This has obviously been a tough week for the stock market. The news out of Japan has been grim and our thoughts go out to the people who have been impacted by these awful events.
Truthfully, equity markets aren’t the best places for short-term analysis of real-world events. Traders are nervous folks who tend to act before thinking. Actually, they’ll do many things before thinking. Stocks pulled back on Monday, Tuesday and Wednesday, but we got a decent rally on Thursday. Measuring from the S&P 500′s February high to the intra-day low on Wednesday, the market dropped 7%. That’s a pretty sharp pullback for such a short time period.
We still really don’t know what the economic impact of the earthquake and tsunami will be. My initial thoughts are that the media tends to overplay these events, but ultimately, no one has enough information to make a proper assessment.
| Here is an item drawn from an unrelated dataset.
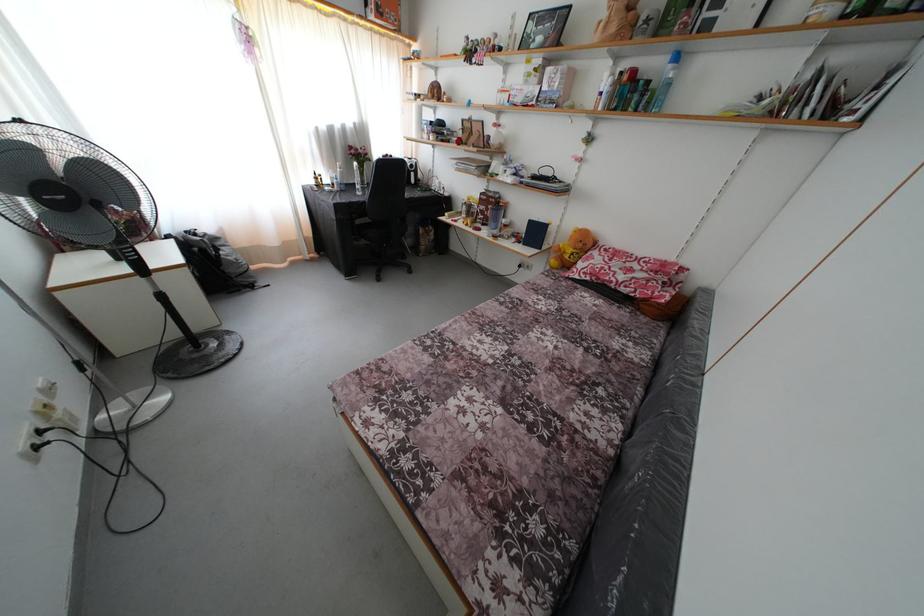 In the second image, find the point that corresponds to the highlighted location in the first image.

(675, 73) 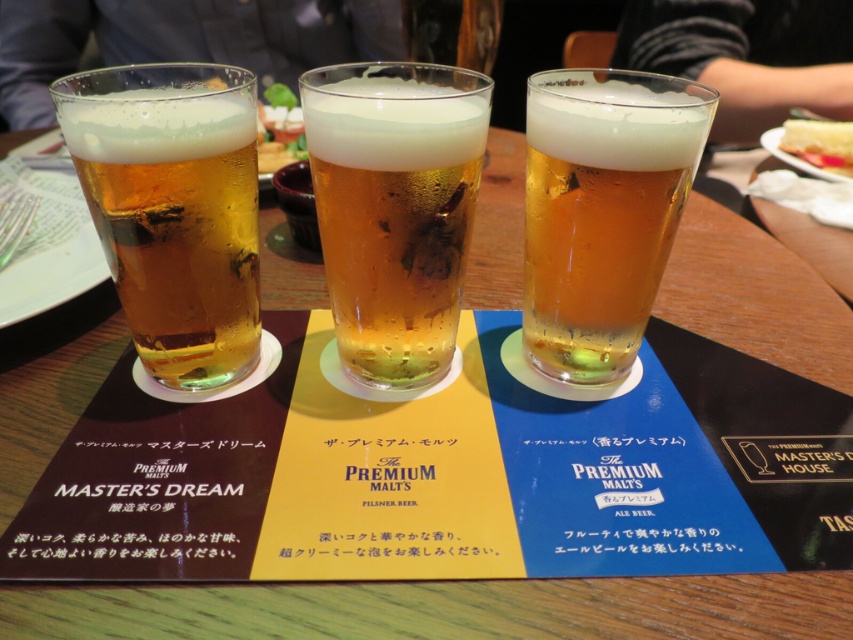 Is translucent amber glass at left closer to the viewer compared to green leafy vegetable at center?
So now we ask, "What should investors do?" Earlier this week, Barry Ritholtz was asked what investors ought to do in emergencies. He said that people should already have their contingency plans in place. He’s exactly right. If there’s some plan you need to go to, you can be sure that some trader got there first. Fortunately, we have a contingency plan built into our Buy List, and that’s simply that the Buy List is full of high-quality stocks. Few things are safer than investing in well-run companies led by managers that know what they’re doing.
While the Buy List fell along with the rest of the market, it didn’t fall nearly as much as the broader indexes did simply because our stocks are much stronger. For example, I know that Bed Bath & Beyond (NASDAQ:BBBY) is a good business today and I’m very sure it will be a good business tomorrow and the day after that. The management team is smart and they’ll know how to work their way through short-term problems.
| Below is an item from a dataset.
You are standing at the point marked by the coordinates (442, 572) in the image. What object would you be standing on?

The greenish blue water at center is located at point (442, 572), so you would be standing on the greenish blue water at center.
Even shares of Nicholas Financial (NASDAQ:NICK) fell, though I can’t imagine how their business would be impacted by this week’s events. If anything, I would assume a used-car financer would be helped. But I’ve long ago stopped questioning why the market does what it does. If some people want to panic and give me a bargain, I can live with that.
The one stock that’s been most impacted by the events in Japan is AFLAC (NYSE:AFL). The company has operated in Japan for several decades and it has a very large presence there. Currently, about three-fourths of their revenue comes from Japan. One month ago, AFL was closing in on $60. Earlier this week, it bounced off $48 per share.
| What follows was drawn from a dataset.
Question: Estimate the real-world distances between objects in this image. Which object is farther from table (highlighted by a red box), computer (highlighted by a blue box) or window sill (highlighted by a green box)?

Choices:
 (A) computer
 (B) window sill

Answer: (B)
I applaud AFLAC’s management for communicating with the public. Dan Amos, the CEO, has said that AFLAC will barely be impacted by the earthquake and tsunami. He said on Bloomberg TV this week that the company’s 2011 outlook is unchanged.
Let’s look at the numbers. Wall Street currently expects AFLAC to earn $6.20 per share for 2011 and $6.75 in 2012. The stock closed Thursday at $50.45. This means the stock is going for about eight times this year’s estimates and 7.5 times next year’s estimate. I thought AFLAC was cheap at $59 and I think it’s even cheaper at $50. I apologize if you’ve found the bumps and bruises unpleasant. So have I. But AFLAC continues to be an excellent buy.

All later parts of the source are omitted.